Compare this with the case of perfect information from above: the shape is very similar, but the values are shrunken towards 0.

chain[,-(Tau+1L)] %>%
  as_tibble() %>%
  setNames(1L:ncol(.)) %>%
  mutate(s=1L:nrow(.)) %>%
  gather("tau", "M", select = -s) %>%
  mutate(tau=as.integer(tau)) %>%
  group_by(tau) %>%
  summarise(qtiles = list(data.frame(
    q   = c(".025", ".975"),
    val = quantile(M, c(0.025, 0.975)),
    stringsAsFactors = FALSE
  ))) %>%
  ungroup() %>%
  unnest() %>%
  spread(q, val) %>%
  ggplot(aes(x=tau, ymin=`.025`, ymax=`.975`, fill = "1")) +
  geom_ribbon(show.legend = FALSE) +
  labs(x = "Time",
       y = "95% posterior band for M_t")

Conclusions

I hope I have been able to show how the method in this package can be used to quickly obtain estimates for the default correlation of a portfolio. Hopefully, this “hello world” method that is made available in this release will serve as a motivation for me and others to propose more interesting models and algorithms.

References

Biron, Miguel, and Victor Medina. 2017. “Leveraging Probability of Default Models for Bayesian Inference of Default Correlations.” Paper presented at 3rd Conference on Banking Development, Stability, and Sustainability, Santiago, Chile. https://www.sbif.cl/sbifweb/servlet/ConozcaSBIF?indice=C.D.A&idContenido=16698.

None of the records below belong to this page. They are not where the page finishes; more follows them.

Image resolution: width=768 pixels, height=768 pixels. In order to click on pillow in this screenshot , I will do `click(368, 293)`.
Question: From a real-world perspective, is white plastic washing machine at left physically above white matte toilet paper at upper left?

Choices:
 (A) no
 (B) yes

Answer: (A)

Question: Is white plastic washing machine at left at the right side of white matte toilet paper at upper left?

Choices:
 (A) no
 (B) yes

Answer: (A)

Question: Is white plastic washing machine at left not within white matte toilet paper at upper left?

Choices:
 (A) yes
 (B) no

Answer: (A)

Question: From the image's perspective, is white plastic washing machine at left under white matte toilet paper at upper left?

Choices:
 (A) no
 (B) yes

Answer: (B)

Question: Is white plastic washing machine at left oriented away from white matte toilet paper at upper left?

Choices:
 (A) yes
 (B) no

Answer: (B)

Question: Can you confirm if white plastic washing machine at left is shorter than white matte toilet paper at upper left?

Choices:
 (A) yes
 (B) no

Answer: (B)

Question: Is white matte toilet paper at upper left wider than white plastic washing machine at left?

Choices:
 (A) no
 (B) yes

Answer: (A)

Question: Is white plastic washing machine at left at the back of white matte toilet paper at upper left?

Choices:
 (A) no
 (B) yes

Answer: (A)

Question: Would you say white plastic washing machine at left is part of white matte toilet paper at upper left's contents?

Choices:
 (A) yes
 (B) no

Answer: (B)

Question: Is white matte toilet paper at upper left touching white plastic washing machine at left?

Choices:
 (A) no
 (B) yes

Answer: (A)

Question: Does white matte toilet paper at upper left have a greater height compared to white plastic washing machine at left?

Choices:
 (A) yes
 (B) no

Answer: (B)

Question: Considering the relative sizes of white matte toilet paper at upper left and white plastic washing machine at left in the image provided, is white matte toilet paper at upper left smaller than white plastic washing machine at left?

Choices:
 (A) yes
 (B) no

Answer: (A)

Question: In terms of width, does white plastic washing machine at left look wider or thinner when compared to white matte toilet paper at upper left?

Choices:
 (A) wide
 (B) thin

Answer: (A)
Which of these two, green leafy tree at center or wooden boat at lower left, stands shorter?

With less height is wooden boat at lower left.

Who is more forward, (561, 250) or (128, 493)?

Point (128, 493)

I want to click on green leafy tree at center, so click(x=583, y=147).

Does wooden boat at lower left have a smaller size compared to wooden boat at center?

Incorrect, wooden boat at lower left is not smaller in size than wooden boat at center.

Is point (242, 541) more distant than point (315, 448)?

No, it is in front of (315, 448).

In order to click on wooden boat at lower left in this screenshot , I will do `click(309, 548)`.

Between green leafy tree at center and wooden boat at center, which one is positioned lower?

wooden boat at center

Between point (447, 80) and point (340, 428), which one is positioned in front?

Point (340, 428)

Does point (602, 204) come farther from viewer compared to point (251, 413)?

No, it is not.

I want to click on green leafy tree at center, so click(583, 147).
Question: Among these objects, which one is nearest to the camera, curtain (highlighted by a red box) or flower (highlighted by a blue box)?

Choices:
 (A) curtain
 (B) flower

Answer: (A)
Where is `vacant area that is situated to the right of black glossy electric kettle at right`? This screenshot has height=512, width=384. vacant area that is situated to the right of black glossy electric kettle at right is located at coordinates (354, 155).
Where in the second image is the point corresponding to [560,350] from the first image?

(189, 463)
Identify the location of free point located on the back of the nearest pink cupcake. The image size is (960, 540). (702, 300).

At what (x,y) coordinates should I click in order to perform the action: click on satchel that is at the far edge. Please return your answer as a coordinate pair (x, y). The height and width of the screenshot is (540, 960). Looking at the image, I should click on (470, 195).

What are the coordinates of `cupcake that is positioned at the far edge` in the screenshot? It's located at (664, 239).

Gilks, Walter R. 1996. Markov Chain Monte Carlo in Practice. Chapman & Hall: London.

McNeil, Alexander J, and Jonathan P Wendin. 2007. “Bayesian Inference for Generalized Linear Mixed Models of Portfolio Credit Risk.” Journal of Empirical Finance 14 (2). Elsevier: 131–49.

Vasicek, Oldrich Alfons. 1987. “Probability of Loss on Loan Portfolio.” KMV Corporation Technical Report.

———. 2002. “The Distribution of Loan Portfolio Value.” Risk 15 (12): 160–62.